L'état de santé de Harry s'est dégradé seulement quelques jours après notre premier baiser. Je n'avais pas pu aller à l'hôpital pendant la semaine parce que je devais réviser pour mes examens, et quand je suis entré dans sa chambre le samedi matin, je n'y étais pas préparé. Il avait un masque à oxygène qui lui prenait presque le visage entier et son corps semblait minuscule sous les couvertures. Il dormait encore et le simple fait de le voir dans cet état m'a donné la nausée, si bien que je suis sorti, incapable de penser correctement. Ça ne devait sûrement rien dire, mais je sentais que quelque chose n'allait pas. Même si je n'avais pas pu venir physiquement, on s'était envoyés des messages presque tout le temps, mais à aucun moment Harry ne m'avait mentionné son état de santé. Pris de panique, j'ai couru à la salle de pause où l'une des infirmières était en train de remplir un dossier.

'Harry, qu'est-ce qu'il est arrivé à Harry ?!' je demande, le souffle court.

'Tu n'es pas au courant ?' me demande-t-elle en levant les yeux vers moi.

'Au courant de quoi, bordel ?'

Incapable de me calmer, je pose les mains à plat sur la table pour lui faire face. Elle me connaît bien et elle sait qu'il ne faut pas y passer par quatre chemins avec moi. Mais je sens qu'elle est gênée et qu'elle aurait aimé que je sache pour ne pas être celle qui va m'annoncer une mauvaise nouvelle. Sauf qu'à cet instant même, je m'en contre fout de qui est en face de moi, tout ce que je demande c'est des explications. Je veux savoir pourquoi Harry est branché à une assistance respiratoire alors que la dernière fois que j'étais avec lui, il était dans mes bras et qu'il allait bien.

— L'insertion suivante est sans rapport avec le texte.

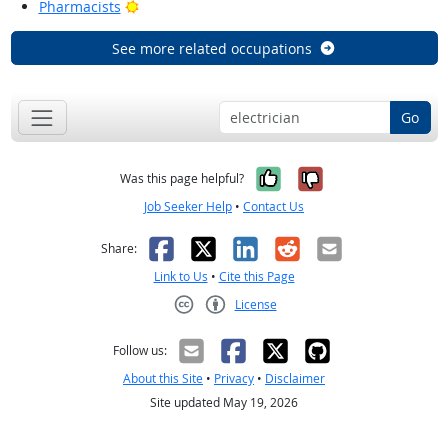
Bright Outlook
Pharmacists
See more related occupations
Go
Yes, it was help
No, it was n
Was this page helpful?
Job Seeker Help
•
Contact Us
Facebook
X
LinkedIn
Reddit
Email
Share:
Link to Us
•
Cite this Page
License
Creative Commons CC-BY
Follow us:
About this Site
•
Privacy
•
Disclaimer
Site updated May 19, 2026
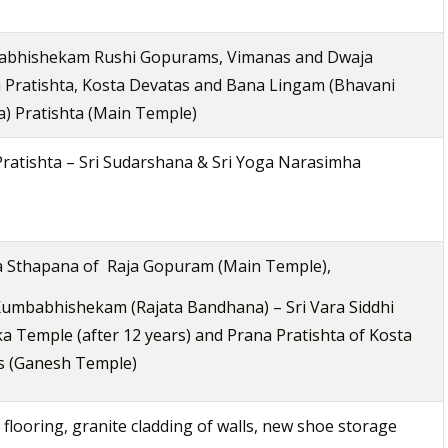
bhishekam Rushi Gopurams, Vimanas and Dwaja
 Pratishta, Kosta Devatas and Bana Lingam (Bhavani
) Pratishta (Main Temple)
ratishta – Sri Sudarshana & Sri Yoga Narasimha
a Sthapana of Raja Gopuram (Main Temple),
umbabhishekam (Rajata Bandhana) – Sri Vara Siddhi
a Temple (after 12 years) and Prana Pratishta of Kosta
s (Ganesh Temple)
 flooring, granite cladding of walls, new shoe storage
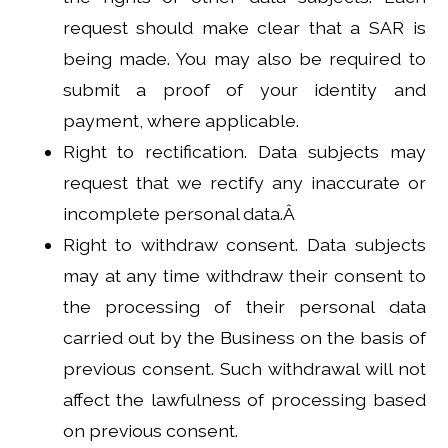
request should make clear that a SAR is
being made. You may also be required to
submit a proof of your identity and
payment, where applicable.
Right to rectification. Data subjects may
request that we rectify any inaccurate or
incomplete personal data.Â
Right to withdraw consent. Data subjects
may at any time withdraw their consent to
the processing of their personal data
carried out by the Business on the basis of
previous consent. Such withdrawal will not
affect the lawfulness of processing based
on previous consent.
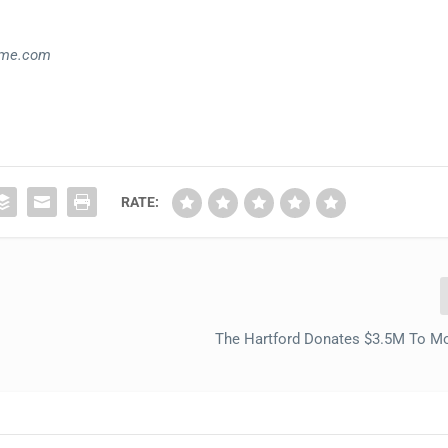
ime.com
RATE:
The Hartford Donates $3.5M To M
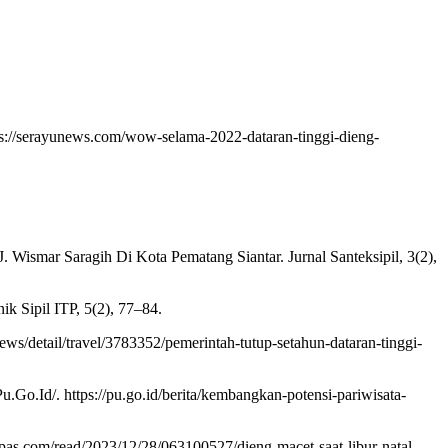
ps://serayunews.com/wow-selama-2022-dataran-tinggi-dieng-
 J. Wismar Saragih Di Kota Pematang Siantar. Jurnal Santeksipil, 3(2),
k Sipil ITP, 5(2), 77–84.
ws/detail/travel/3783352/pemerintah-tutup-setahun-dataran-tinggi-
.Id/. https://pu.go.id/berita/kembangkan-potensi-pariwisata-
mpas.com/read/2023/12/28/063100527/dieng-macet-saat-libur-natal-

'Son état s'est nettement dégradé en seulement quelques jours...' finit-elle par m'expliquer. 'Comment ça, dégradé ? Il allait bien la semaine dernière et il suit ses traitements à la lettre !'

'Louis, calme toi s'il-te-plaît. Tu sais très bien comment ça se passe avec des patients malades, un jour ils vont bien et le lendemain, sans vraiment savoir pourquoi, leur état change.'

'Mais pas avec Harry ! Il est solide, il ne peut pas dégringoler comme ça.'
'Le traitement commence à ne plus être efficace...'

Cette dernière phrase m'achève. Soudain, j'ai l'impression que tout mon monde s'écroule et que plus rien ne va. Sauf que ce n'est pas qu'une impression. Là, plus rien ne va et c'est un fait. Comme pour Nolan, je n'avais pas mesuré à juste échelle la gravité de la situation et j'avais tendance à même minimiser la cruauté de la maladie. J'avais vu Nolan souffrir, mais je n'y avais pas cru jusqu'à ce que le point de non retour ait été atteint. Et j'ai fais pareil pour Harry. On a passé un mois à s'apprivoiser, on a appris à s'aimer à notre façon et malgré le contexte difficile, c'était beau. C'était tellement simple que j'en avais oublié parfois que ses jours étaient comptés et que ce n'était pas à nous de décider de la fin. Elle a été programmé pour nous. J'étais tellement obnubilé par mes examens et la préparation de notre voyage au bord de la mer que, pas une seule seconde, je n'avais imaginé que la maladie pouvait devenir plus forte que les traitements. Et ça m'a anéanti.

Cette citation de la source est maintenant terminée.